§ **Exercise prompt**: The lines from the one containing "сохранность грузов. Рассчитать" to the end of the entries, both included, are what you need to transcribe exactly, without pictures and without anything else.

╭──

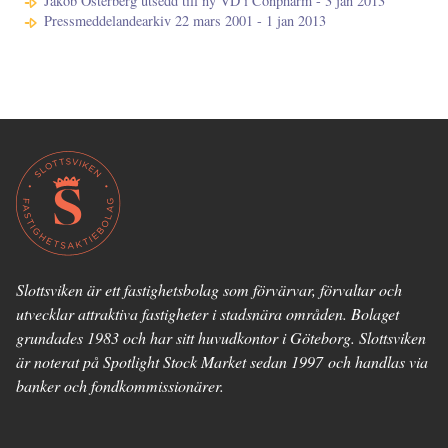
Jakob Österberg utsedd till ny VD i Conpharm - 3 jan 2013
Pressmeddelandearkiv 22 mars 2001 - 1 jan 2013
Slottsviken är ett fastighetsbolag som förvärvar, förvaltar och
utvecklar attraktiva fastigheter i stadsnära områden. Bolaget
grundades 1983 och har sitt huvudkontor i Göteborg. Slottsviken
är noterat på Spotlight Stock Market sedan 1997 och handlas via
banker och fondkommissionärer.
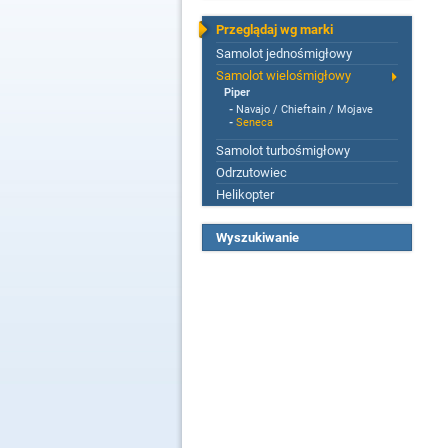
Przeglądaj wg marki
Samolot jednośmigłowy
Samolot wielośmigłowy
Piper
-
Navajo / Chieftain / Mojave
-
Seneca
Samolot turbośmigłowy
Odrzutowiec
Helikopter
Wyszukiwanie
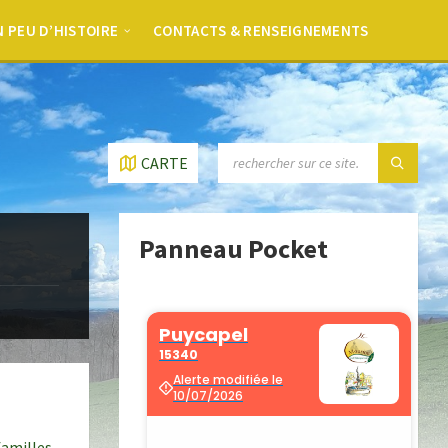
 PEU D’HISTOIRE
CONTACTS & RENSEIGNEMENTS
CARTE
Panneau Pocket
familles,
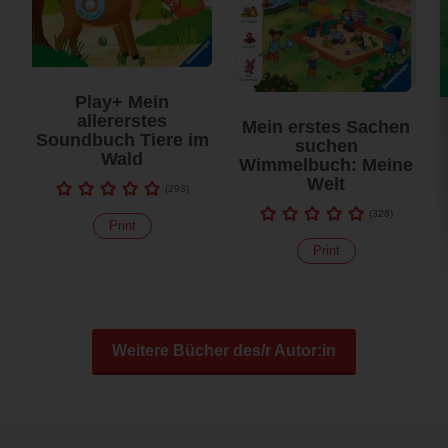
Play+ Mein
allererstes
Mein erstes Sachen
Soundbuch Tiere im
suchen
Wald
Wimmelbuch: Meine
Welt
(
293
)
(
328
)
Print
Print
Weitere Bücher des/r Autor:in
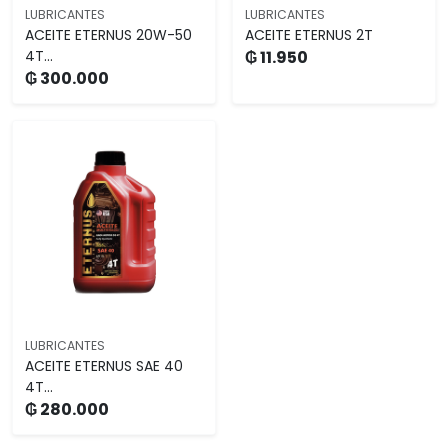
LUBRICANTES
LUBRICANTES
ACEITE ETERNUS 20W-50
ACEITE ETERNUS 2T
4T...
₲ 11.950
₲ 300.000
LUBRICANTES
ACEITE ETERNUS SAE 40
4T...
₲ 280.000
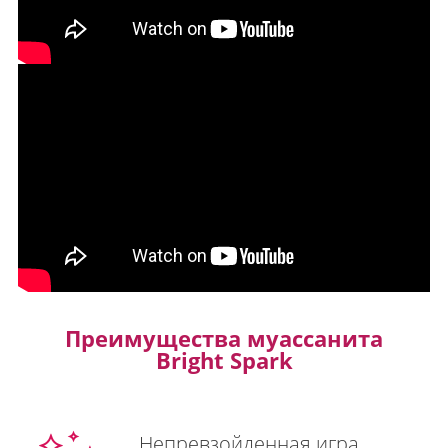
Преимущества муассанита
Bright Spark
Непревзойденная игра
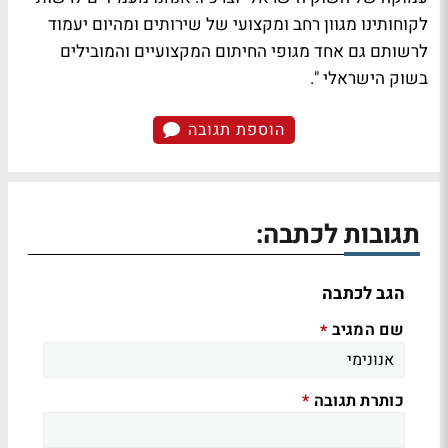
לקוחותינו מגוון רחב ומקצועי של שירותים ומהיום יעמוד
לרשותם גם אחד מגופי החיתום המקצועיים והמובילים
בשוק הישראלי ".
הוספת תגובה
תגובות לכתבה:
הגב לכתבה
שם המגיב
*
כותרת תגובה
*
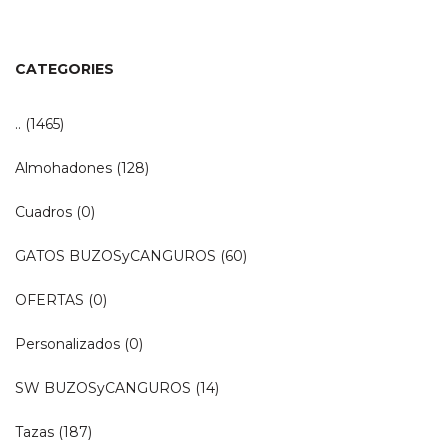
CATEGORIES
..
(1465)
Almohadones
(128)
Cuadros
(0)
GATOS BUZOSyCANGUROS
(60)
OFERTAS
(0)
Personalizados
(0)
SW BUZOSyCANGUROS
(14)
Tazas
(187)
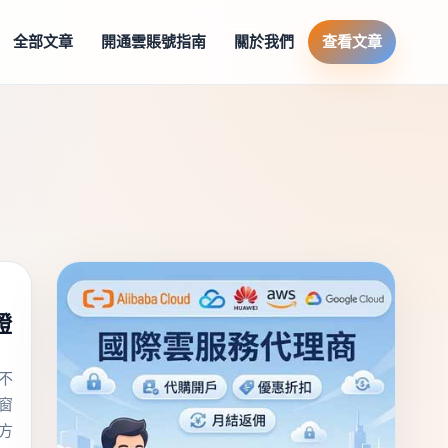
全部文章
開通雲賬號指南
關於我們
查看文章
證
不
窗
方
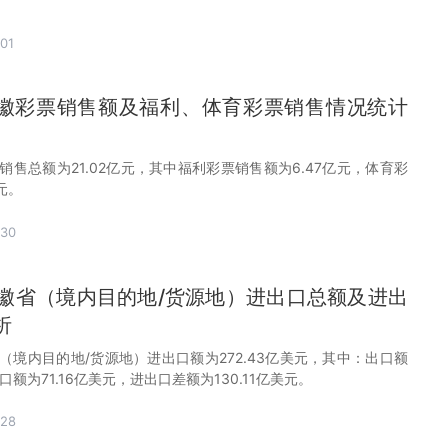
01
月安徽彩票销售额及福利、体育彩票销售情况统计
票销售总额为21.02亿元，其中福利彩票销售额为6.47亿元，体育彩
元。
-30
月安徽省（境内目的地/货源地）进出口总额及进出
析
徽省（境内目的地/货源地）进出口额为272.43亿美元，其中：出口额
进口额为71.16亿美元，进出口差额为130.11亿美元。
-28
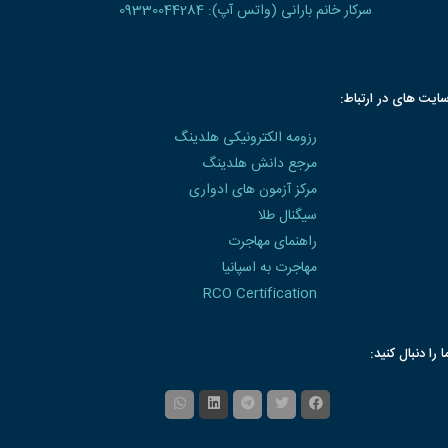
سرکار خانم بارانی (واتس آپ): 09330044284
ایت های در ارتباط:
رزومه الکترونیکی هلدینگ
مرجع دانش هلدینگ
مرکز آزمون های ادواری
سیگنال طلا
راهنمای مهاجرت
مهاجرت به اسپانیا
RCO Certification
ا را دنبال کنید:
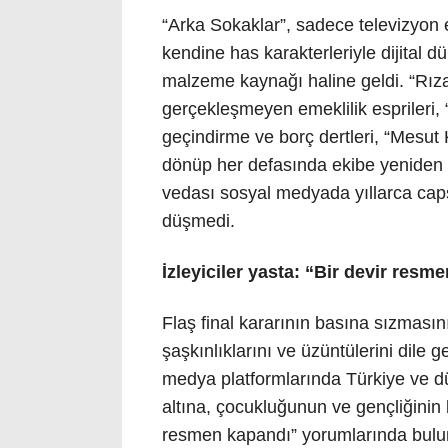
“Arka Sokaklar”, sadece televizyon e
kendine has karakterleriyle dijital 
malzeme kaynağı haline geldi. “Rıza 
gerçekleşmeyen emeklilik esprileri
geçindirme ve borç dertleri, “Mesu
dönüp her defasında ekibe yeniden 
vedası sosyal medyada yıllarca cap
düşmedi.
İzleyiciler yasta: “Bir devir resm
Flaş final kararının basına sızmasın
şaşkınlıklarını ve üzüntülerini dile 
medya platformlarında Türkiye ve d
altına, çocukluğunun ve gençliğinin bu
resmen kapandı” yorumlarında bulund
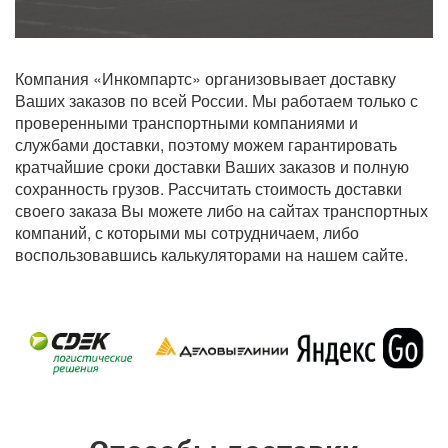
Компания «Инкомпартс» организовывает доставку
Ваших заказов по всей России. Мы работаем только с
проверенными транспортными компаниями и
службами доставки, поэтому можем гарантировать
кратчайшие сроки доставки Ваших заказов и полную
сохранность грузов. Рассчитать стоимость доставки
своего заказа Вы можете либо на сайтах транспортных
компаний, с которыми мы сотрудничаем, либо
воспользовавшись калькуляторами на нашем сайте.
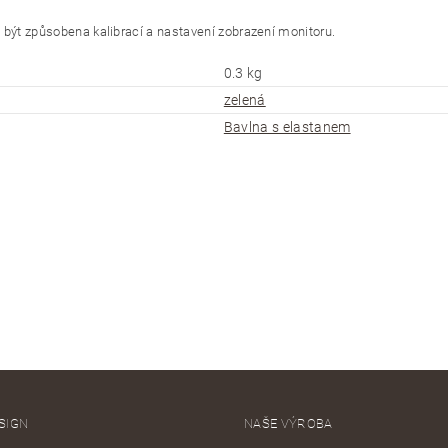
ýt způsobena kalibrací a nastavení zobrazení monitoru.
0.3 kg
zelená
Bavlna s elastanem
SIGN
NAŠE VÝROBA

╰──

§ **Solution for this problem**:
сохранность грузов. Рассчитать стоимость доставки
своего заказа Вы можете либо на сайтах транспортных
компаний, с которыми мы сотрудничаем, либо
воспользовавшись калькуляторами на нашем сайте.
ýt způsobena kalibrací a nastavení zobrazení monitoru.
0.3 kg
zelená
Bavlna s elastanem
SIGN
NAŠE VÝROBA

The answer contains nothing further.